**Exercise inputs**
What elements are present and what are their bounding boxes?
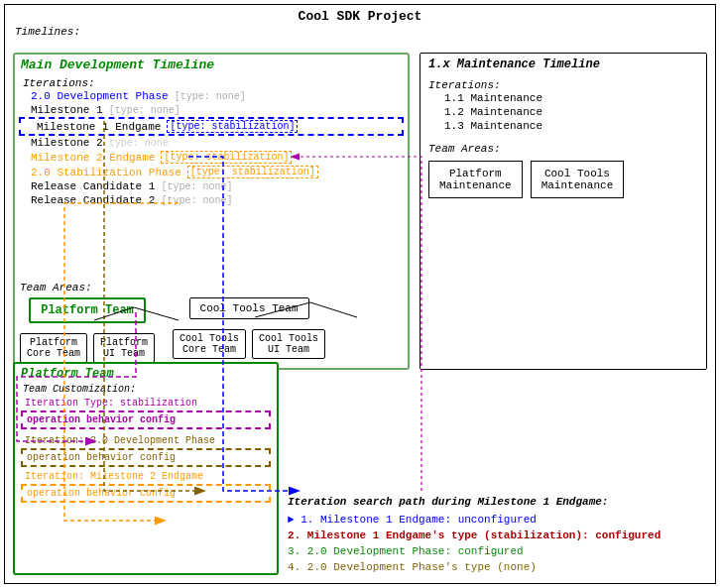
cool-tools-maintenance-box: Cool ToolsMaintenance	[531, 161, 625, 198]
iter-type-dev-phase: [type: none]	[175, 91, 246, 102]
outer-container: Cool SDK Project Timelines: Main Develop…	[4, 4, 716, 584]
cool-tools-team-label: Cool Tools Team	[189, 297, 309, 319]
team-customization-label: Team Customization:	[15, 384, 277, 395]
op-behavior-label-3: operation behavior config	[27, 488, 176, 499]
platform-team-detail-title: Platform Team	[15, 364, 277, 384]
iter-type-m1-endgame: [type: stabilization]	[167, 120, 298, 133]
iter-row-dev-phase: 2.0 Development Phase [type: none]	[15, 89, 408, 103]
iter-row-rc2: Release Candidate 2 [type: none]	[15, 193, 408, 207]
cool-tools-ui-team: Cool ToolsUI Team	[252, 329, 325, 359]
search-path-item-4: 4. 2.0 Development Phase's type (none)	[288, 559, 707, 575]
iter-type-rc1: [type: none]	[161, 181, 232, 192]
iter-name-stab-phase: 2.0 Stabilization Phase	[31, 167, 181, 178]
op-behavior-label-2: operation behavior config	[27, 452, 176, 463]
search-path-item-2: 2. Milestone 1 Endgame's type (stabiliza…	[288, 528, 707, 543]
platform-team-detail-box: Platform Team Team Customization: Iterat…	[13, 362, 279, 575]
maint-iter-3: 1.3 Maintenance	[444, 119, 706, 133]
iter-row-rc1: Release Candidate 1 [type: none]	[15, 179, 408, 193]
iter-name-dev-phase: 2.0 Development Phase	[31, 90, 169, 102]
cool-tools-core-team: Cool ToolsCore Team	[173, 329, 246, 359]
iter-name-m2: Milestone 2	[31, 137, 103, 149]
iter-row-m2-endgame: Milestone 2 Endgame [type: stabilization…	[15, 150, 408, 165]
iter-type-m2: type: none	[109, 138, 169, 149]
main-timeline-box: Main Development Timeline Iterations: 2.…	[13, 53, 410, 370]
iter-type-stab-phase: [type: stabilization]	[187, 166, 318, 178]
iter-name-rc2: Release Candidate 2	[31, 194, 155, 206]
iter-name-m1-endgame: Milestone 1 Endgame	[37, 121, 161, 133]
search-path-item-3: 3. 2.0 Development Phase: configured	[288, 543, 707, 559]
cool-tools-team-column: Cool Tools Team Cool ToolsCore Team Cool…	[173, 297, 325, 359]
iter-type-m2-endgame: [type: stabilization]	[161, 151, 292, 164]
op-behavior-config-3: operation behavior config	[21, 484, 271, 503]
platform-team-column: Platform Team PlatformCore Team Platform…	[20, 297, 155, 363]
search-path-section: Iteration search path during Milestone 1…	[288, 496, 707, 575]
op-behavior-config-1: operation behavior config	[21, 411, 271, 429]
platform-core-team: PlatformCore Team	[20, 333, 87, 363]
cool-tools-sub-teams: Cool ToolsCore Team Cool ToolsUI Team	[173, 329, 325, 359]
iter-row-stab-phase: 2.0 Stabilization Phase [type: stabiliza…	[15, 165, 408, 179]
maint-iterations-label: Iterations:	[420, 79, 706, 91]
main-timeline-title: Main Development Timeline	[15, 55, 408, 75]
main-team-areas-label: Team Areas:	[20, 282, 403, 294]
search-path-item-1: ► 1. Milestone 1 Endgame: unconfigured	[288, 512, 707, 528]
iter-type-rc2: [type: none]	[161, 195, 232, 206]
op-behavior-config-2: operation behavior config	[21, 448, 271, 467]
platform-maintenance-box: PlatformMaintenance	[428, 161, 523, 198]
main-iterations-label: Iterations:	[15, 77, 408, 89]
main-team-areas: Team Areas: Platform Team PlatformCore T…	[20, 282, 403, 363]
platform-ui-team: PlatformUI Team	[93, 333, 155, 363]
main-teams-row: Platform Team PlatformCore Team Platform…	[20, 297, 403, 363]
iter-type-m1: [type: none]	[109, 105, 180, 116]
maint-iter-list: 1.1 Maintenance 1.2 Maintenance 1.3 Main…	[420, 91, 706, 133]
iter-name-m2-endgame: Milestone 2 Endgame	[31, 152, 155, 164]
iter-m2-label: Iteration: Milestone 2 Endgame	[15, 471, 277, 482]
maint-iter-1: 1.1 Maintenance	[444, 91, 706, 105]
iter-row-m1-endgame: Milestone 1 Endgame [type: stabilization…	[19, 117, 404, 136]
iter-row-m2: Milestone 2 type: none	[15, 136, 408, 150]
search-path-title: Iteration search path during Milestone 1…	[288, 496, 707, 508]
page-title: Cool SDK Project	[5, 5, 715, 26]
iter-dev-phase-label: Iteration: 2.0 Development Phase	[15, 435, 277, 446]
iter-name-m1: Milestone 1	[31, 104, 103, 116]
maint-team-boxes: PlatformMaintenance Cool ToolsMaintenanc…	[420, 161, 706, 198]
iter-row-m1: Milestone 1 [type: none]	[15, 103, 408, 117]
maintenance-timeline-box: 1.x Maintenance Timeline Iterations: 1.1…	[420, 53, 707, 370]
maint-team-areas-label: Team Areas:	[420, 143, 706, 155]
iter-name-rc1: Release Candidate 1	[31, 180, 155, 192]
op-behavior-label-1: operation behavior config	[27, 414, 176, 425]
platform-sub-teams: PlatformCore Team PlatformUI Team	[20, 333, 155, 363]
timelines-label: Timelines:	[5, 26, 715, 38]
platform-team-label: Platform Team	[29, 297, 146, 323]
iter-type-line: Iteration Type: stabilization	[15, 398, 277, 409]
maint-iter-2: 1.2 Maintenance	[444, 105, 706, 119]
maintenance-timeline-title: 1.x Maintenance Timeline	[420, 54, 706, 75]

**Work instructions**
Search the data for the word "during" and copy each line where it appears.

**Solution for this problem**
search-path-section: Iteration search path during Milestone 1…	[288, 496, 707, 575]
search-path-title: Iteration search path during Milestone 1…	[288, 496, 707, 508]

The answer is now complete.